Said Burnett said in a statement. “I knew Bill for many, many years … since 1959. We met while I was doing The Garry Moore Show. Later on, he became my manager when I was doing my show. But not just my manager. He was one of my closest friends in the world. I loved him very much … and I will miss him.”

Born in 1929 in New Bedford, Massachusetts, Robinson and his family moved to Los Angeles when he was 16. After graduating from high school, he worked as a dress salesman.

Following a stint in the U.S. Army during the Korean War, Robinson landed a job as an NBC page and met actress-director Ida Lupino, who urged him to become an agent. He heeded her advice and took a position in the MCA mailroom; there, he apprenticed under Lew Wasserman and was promoted to talent agent, representing small-time musical acts throughout the Southwest.

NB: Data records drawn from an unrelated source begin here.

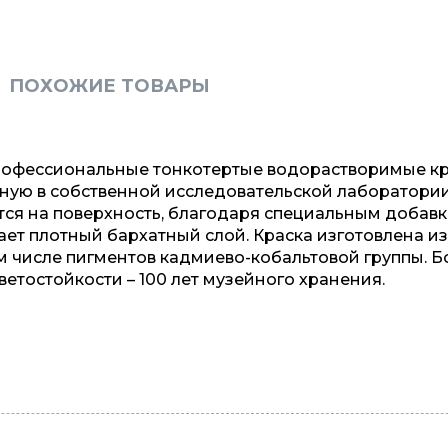
ПОХОЖИЕ ТОВАРЫ
профессиональные тонкотертые водорастворимые кр
нную в собственной исследовательской лаборатори
тся на поверхность, благодаря специальным добав
ает плотный бархатный слой. Краска изготовлена из
м числе пигментов кадмиево-кобальтовой группы. 
ветостойкости – 100 лет музейного хранения.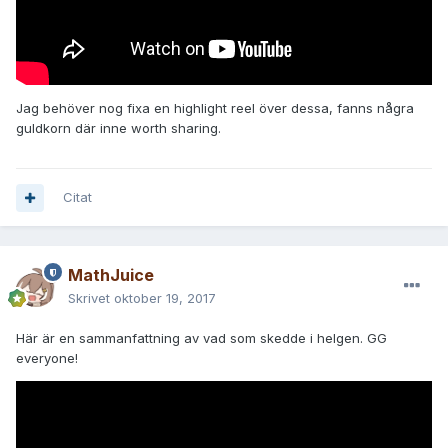
Jag behöver nog fixa en highlight reel över dessa, fanns några
guldkorn där inne worth sharing.
Citat
MathJuice
Skrivet
oktober 19, 2017
Här är en sammanfattning av vad som skedde i helgen. GG
everyone!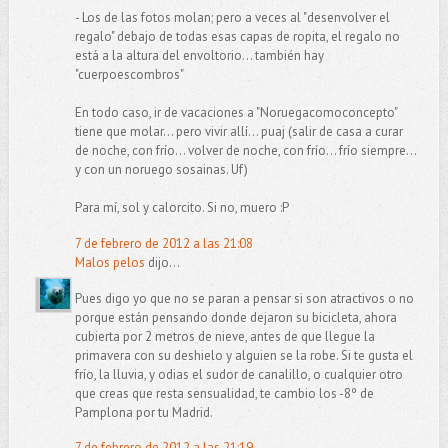
- Los de las fotos molan; pero a veces al "desenvolver el
regalo" debajo de todas esas capas de ropita, el regalo no
está a la altura del envoltorio... también hay
"cuerpoescombros"
En todo caso, ir de vacaciones a "Noruegacomoconcepto"
tiene que molar... pero vivir allí... puaj (salir de casa a curar
de noche, con frío... volver de noche, con frío... frío siempre...
y con un noruego sosainas. Uf)
Para mí, sol y calorcito. Si no, muero :P
7 de febrero de 2012 a las 21:08
Malos pelos
dijo...
Pues digo yo que no se paran a pensar si son atractivos o no
porque están pensando donde dejaron su bicicleta, ahora
cubierta por 2 metros de nieve, antes de que llegue la
primavera con su deshielo y alguien se la robe. Si te gusta el
frío, la lluvia, y odias el sudor de canalillo, o cualquier otro
que creas que resta sensualidad, te cambio los -8º de
Pamplona por tu Madrid.
7 de febrero de 2012 a las 21:19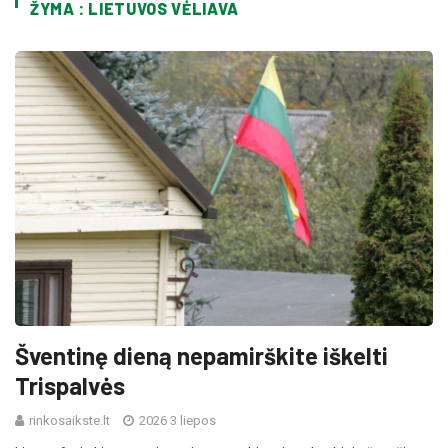
ŽYMA : LIETUVOS VĖLIAVA
Šventinę dieną nepamirškite iškelti
Trispalvės
rinkosaikste.lt
2026 3 liepos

He jumped to the Kurt Frings Agency, where he represented Hepburn, and then to the Ashley-Famous Agency. When he left to start his own agency, Ashley-Famous founder Ted Ashley gave him a check for $50,000 to help him get started.

Robinson was known for his casual dress and his golden retriever named Marmalade, who went to work with him every day and carried his packages up and down Rodeo Drive.

He eventually sold the Robinson Agency and joined ICM as a senior vp, where he mentored fledgling agents. He also taught at UCLA and Pepperdine.

Actor-producer Bill said Robinson was unique because he “never ‘signed a client’ … because he never had a contract with any of them. It was an honor, and always fun, to be represented by Bill: a friend to the end.”

Garner, in his 2011 memoir, The Garner Files, wrote that “he turned down so many scripts, my manager Bill Robinson always says he’d rather have 5 percent of what I turn down than 10 percent of what I do.” 

In the book, Robinson contributed an inside look at movie star finances:

“Actors don’t make what people think they make. Here’s the basic formula: All actors have an agent who gets 10 percent of the gross. If the actor is paid $1 million for a movie, the agent gets $100,000. When a studio pays an actor $1 million, it’s required to deduct a 25 percent withholding tax. So the actor doesn’t get $1 million from which to pay the agent $100,000, he gets only $750,000.

“In addition to the agent who gets 10 percent, there’s usually a business manager who gets anywhere from 5 to 7 percent of the gross and, frequently, a monthly guarantee. If the actor is out of work for a year, the business manager still has as much work to do as when the actor is working. He’s managing investments, filing income tax returns, writing checks, paying bills, so he still gets paid month after month.

“Then there’s the public relations person. The good ones used to work on percentages, but they don’t anymore. Now they get a monthly fee, anywhere from $600 to $2,500, for the same reason: when the actor’s not working, they’re still doing their job; they’re still arranging interviews, getting his picture on magazine covers, et cetera. 

“Managers have come into the picture in the last 20 years. Managers are permitted by the State of California to produce a movie and cast their client in it, so the manager can make whatever he can as the producer and commission his client for acting in it. Managers get anywhere from 5 to 15 percent of the gross. So, if an actor is paid $1 million for a movie, his check from the studio is only $750,000 because of the withholding tax, he’s paying $100,000 to his agent, say $50,000 to his PR person, another $50,000 to his business manager, and another $100,000 to his manager. He’s left with $300,000 out of $1 million. It’s not ‘poor actor’ — movie stars are still paid astronomical sums, but it’s not what people think.”

Survivors include his wife of 38 years, Mandy, and their daughter, Hannah. The family lost their home in the 2018 Woolsey Fire but remained in Malibu.